Dear all,


TL;DR; We are working on an *experimental* Wikidata RDF export based on DBpedia and would like some feedback on our future directions.

Disclaimer: this work is not related or affiliated with the official Wikidata RDF dumps.


Our current approach is to use Wikidata like all other Wikipedia editions and apply our extractors to each Wikidata page (item). This approach generates triples in the DBpedia domain (http://wikidata.dbpedia.org/resource/).
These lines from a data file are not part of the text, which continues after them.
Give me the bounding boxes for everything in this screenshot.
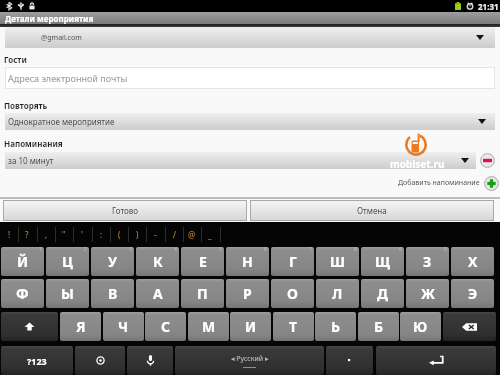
- staticText: Ф: [16, 284, 29, 303]
- staticText: Повторять: [4, 100, 48, 111]
- button[interactable]: Ц: [46, 247, 89, 276]
- staticText: Г: [289, 252, 297, 271]
- button[interactable]: Р: [226, 279, 269, 308]
- button[interactable]: ?123: [1, 346, 73, 375]
- button[interactable]: за 10 минут: [5, 152, 476, 169]
- button[interactable]: -: [146, 223, 164, 246]
- button[interactable]: Отмена: [250, 200, 494, 221]
- button[interactable]: Backspace: [443, 312, 496, 341]
- staticText: @gmail.com: [41, 33, 82, 43]
- button[interactable]: А: [136, 279, 179, 308]
- button[interactable]: К: [136, 247, 179, 276]
- staticText: ?123: [27, 355, 47, 367]
- button[interactable]: Й: [1, 247, 44, 276]
- button[interactable]: ): [128, 223, 146, 246]
- button[interactable]: /: [165, 223, 183, 246]
- button[interactable]: Э: [451, 279, 494, 308]
- button[interactable]: Адреса электронной почты: [5, 67, 495, 89]
- button[interactable]: Settings: [75, 346, 125, 375]
- staticText: З: [423, 252, 432, 271]
- button[interactable]: Щ: [361, 247, 404, 276]
- staticText: Р: [243, 284, 252, 303]
- button[interactable]: Я: [60, 312, 101, 341]
- button[interactable]: ,: [37, 223, 55, 246]
- staticText: А: [153, 284, 163, 303]
- staticText: Ж: [421, 284, 435, 303]
- button[interactable]: !: [0, 223, 18, 246]
- button[interactable]: П: [181, 279, 224, 308]
- staticText: У: [108, 252, 118, 271]
- staticText: 1: [39, 247, 42, 253]
- button[interactable]: З: [406, 247, 449, 276]
- button[interactable]: Space: [175, 346, 324, 375]
- staticText: Ю: [413, 317, 428, 336]
- button[interactable]: @gmail.com: [5, 27, 495, 48]
- button[interactable]: Однократное мероприятие: [5, 113, 495, 130]
- staticText: Гости: [4, 54, 27, 65]
- staticText: П: [197, 284, 208, 303]
- staticText: !: [8, 229, 11, 240]
- button[interactable]: Ь: [315, 312, 356, 341]
- staticText: 2: [84, 247, 87, 253]
- button[interactable]: В: [91, 279, 134, 308]
- button[interactable]: (: [110, 223, 128, 246]
- staticText: Детали мероприятия: [5, 13, 94, 24]
- staticText: К: [153, 252, 163, 271]
- button[interactable]: Готово: [3, 200, 247, 221]
- button[interactable]: И: [230, 312, 271, 341]
- staticText: Адреса электронной почты: [8, 72, 128, 84]
- button[interactable]: Д: [361, 279, 404, 308]
- staticText: 4: [174, 247, 177, 253]
- staticText: Ы: [61, 284, 74, 303]
- button[interactable]: С: [145, 312, 186, 341]
- button[interactable]: Х: [451, 247, 494, 276]
- button[interactable]: ?: [18, 223, 36, 246]
- button[interactable]: Enter: [376, 346, 496, 375]
- button[interactable]: М: [188, 312, 229, 341]
- button[interactable]: Л: [316, 279, 359, 308]
- button[interactable]: @: [183, 223, 201, 246]
- staticText: Отмена: [357, 205, 387, 216]
- button[interactable]: Т: [273, 312, 314, 341]
- staticText: Д: [377, 284, 388, 303]
- staticText: mobiset.ru: [390, 157, 445, 170]
- button[interactable]: Добавить напоминание: [398, 175, 499, 191]
- button[interactable]: Б: [358, 312, 399, 341]
- staticText: Х: [468, 252, 478, 271]
- staticText: Е: [199, 252, 207, 271]
- button[interactable]: Н: [226, 247, 269, 276]
- staticText: Ч: [118, 317, 129, 336]
- button[interactable]: Г: [271, 247, 314, 276]
- button[interactable]: :: [92, 223, 110, 246]
- staticText: Й: [17, 252, 29, 271]
- staticText: ": [62, 229, 66, 240]
- staticText: Н: [242, 252, 253, 271]
- button[interactable]: У: [91, 247, 134, 276]
- button[interactable]: ': [73, 223, 91, 246]
- button[interactable]: Ы: [46, 279, 89, 308]
- button[interactable]: Удалить напоминание: [479, 152, 495, 168]
- button[interactable]: Ш: [316, 247, 359, 276]
- staticText: Э: [468, 284, 478, 303]
- button[interactable]: Ф: [1, 279, 44, 308]
- button[interactable]: Ж: [406, 279, 449, 308]
- staticText: ,: [45, 229, 48, 240]
- button[interactable]: Period: [326, 346, 373, 375]
- staticText: Б: [374, 317, 384, 336]
- button[interactable]: Voice input: [127, 346, 173, 375]
- staticText: 21:31: [478, 1, 499, 11]
- button[interactable]: ": [55, 223, 73, 246]
- button[interactable]: Ч: [103, 312, 144, 341]
- button[interactable]: Е: [181, 247, 224, 276]
- button[interactable]: Ю: [400, 312, 441, 341]
- staticText: -: [154, 229, 157, 240]
- button[interactable]: _: [201, 223, 219, 246]
- button[interactable]: О: [271, 279, 314, 308]
- staticText: 7: [309, 247, 312, 253]
- staticText: В: [108, 284, 118, 303]
- staticText: Щ: [375, 252, 391, 271]
- staticText: Т: [289, 317, 298, 336]
- staticText: Добавить напоминание: [398, 178, 480, 188]
- staticText: Готово: [112, 205, 139, 216]
- button[interactable]: Shift: [1, 312, 58, 341]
Although this results in duplication, since Wikidata already provides RDF, we made some different design choices and map wikidata data directly into the DBpedia ontology.
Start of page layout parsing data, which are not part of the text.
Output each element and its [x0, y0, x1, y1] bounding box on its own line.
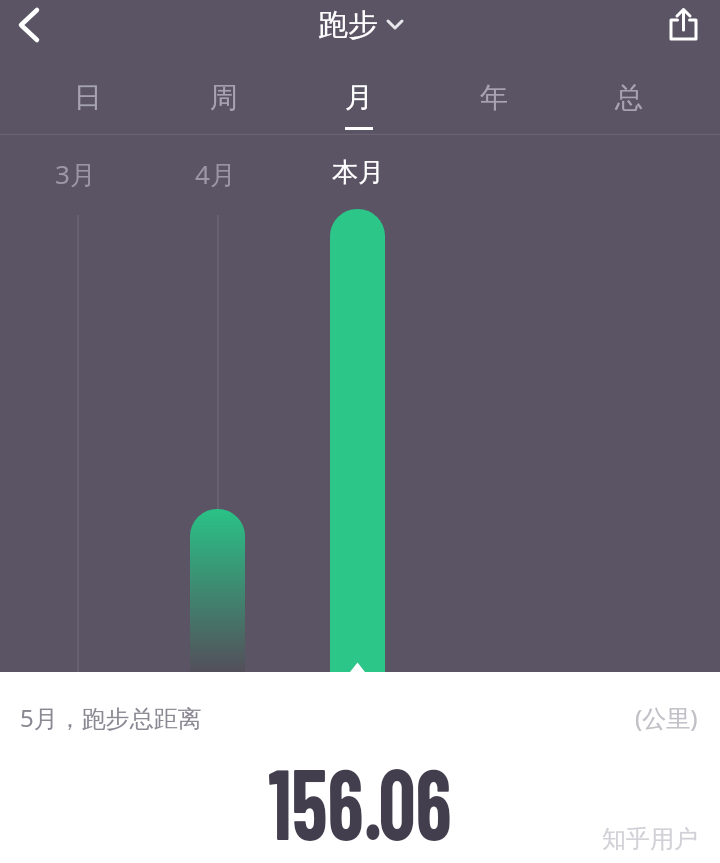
staticText: 周 — [210, 80, 238, 115]
staticText: 3月 — [55, 156, 96, 192]
button[interactable] — [664, 4, 704, 48]
button[interactable]: 跑步 — [318, 6, 403, 44]
staticText: 4月 — [195, 156, 236, 192]
staticText: 月 — [345, 80, 373, 115]
staticText: 156.06 — [268, 740, 452, 860]
button[interactable]: 日 — [20, 57, 156, 137]
staticText: 年 — [480, 80, 508, 115]
button[interactable]: 月 — [291, 57, 426, 137]
staticText: 日 — [74, 80, 102, 115]
button[interactable] — [10, 5, 50, 45]
button[interactable]: 年 — [426, 57, 561, 137]
staticText: 知乎用户 — [602, 824, 698, 854]
button[interactable]: 周 — [156, 57, 291, 137]
staticText: 总 — [615, 80, 643, 115]
button[interactable]: 总 — [561, 57, 696, 137]
staticText: 本月 — [332, 156, 384, 189]
staticText: 跑步 — [318, 6, 378, 44]
staticText: (公里) — [635, 701, 698, 734]
staticText: 5月，跑步总距离 — [20, 701, 202, 734]
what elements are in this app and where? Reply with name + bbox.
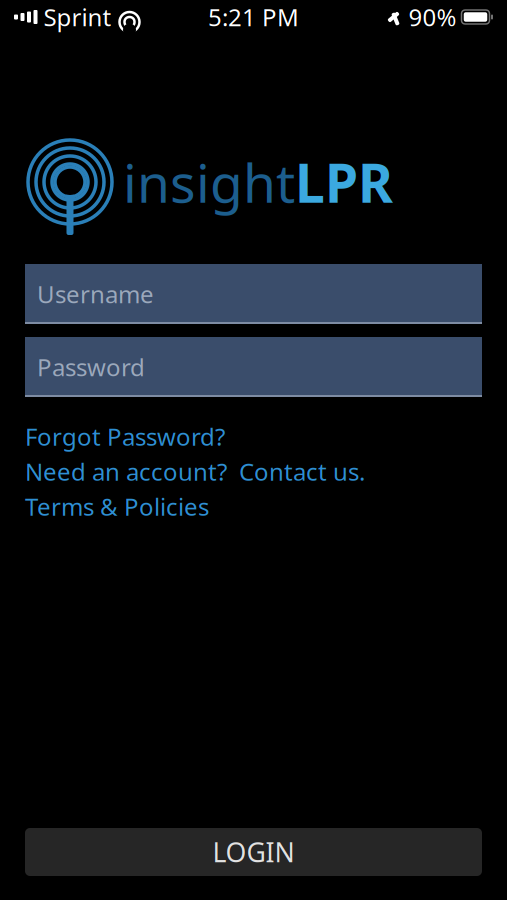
staticText: LOGIN — [212, 834, 294, 870]
staticText: insight — [123, 147, 295, 217]
staticText: Username — [37, 278, 154, 310]
staticText: 5:21 PM — [208, 1, 299, 33]
button[interactable]: Password — [25, 337, 482, 397]
staticText: Terms & Policies — [25, 491, 209, 522]
button[interactable]: Need an account? Contact us. — [25, 454, 482, 489]
button[interactable]: Username — [25, 264, 482, 324]
staticText: LPR — [295, 147, 393, 217]
button[interactable]: Terms & Policies — [25, 489, 482, 524]
staticText: Forgot Password? — [25, 421, 225, 452]
staticText: 90% — [408, 1, 456, 33]
staticText: Need an account? Contact us. — [25, 456, 365, 488]
button[interactable]: Forgot Password? — [25, 419, 482, 454]
staticText: Password — [37, 351, 145, 383]
button[interactable]: LOGIN — [25, 828, 482, 876]
staticText: Sprint — [44, 1, 112, 33]
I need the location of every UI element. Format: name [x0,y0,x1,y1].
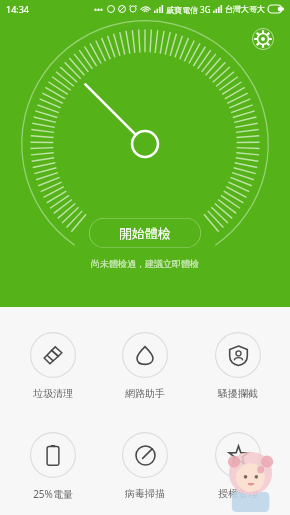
button[interactable]: Settings [246,22,280,56]
staticText: 病毒掃描 [125,487,165,500]
button[interactable]: 網路助手 [105,330,185,402]
staticText: 威寶電信 3G [166,4,211,15]
button[interactable]: 病毒掃描 [105,430,185,502]
staticText: ••• [94,4,104,15]
staticText: 騷擾攔截 [218,387,258,400]
staticText: 尚未體檢過，建議立即體檢 [91,258,199,269]
staticText: 網路助手 [125,387,165,400]
button[interactable]: 開始體檢 [89,218,201,248]
button[interactable]: 授權管理 [198,430,278,502]
button[interactable]: 騷擾攔截 [198,330,278,402]
staticText: 台灣大哥大 [225,4,265,14]
button[interactable]: 25%電量 [13,430,93,503]
staticText: 授權管理 [218,487,258,500]
staticText: 25%電量 [33,487,73,501]
staticText: 開始體檢 [119,225,171,241]
staticText: 垃圾清理 [33,387,73,400]
staticText: 14:34 [6,3,30,15]
button[interactable]: 垃圾清理 [13,330,93,402]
sample data: http://nl.dbpedia.org/downloads/wikidatawiki/sample/

experimental dump: http://nl.dbpedia.org/downloads/wikidatawiki/20150207/ (errors see below)


*Wikidata mapping details*


In the same way we use mappings.dbpedia.org to define mappings from Wikipedia templates to the DBpedia ontology, we define transformation mappings from Wikidata properties to RDF triples in the DBpedia ontology.


At the moment we provide two types of Wikidata property mappings:

a)  through the mappings wiki in the form of equivalent classes or properties e.g.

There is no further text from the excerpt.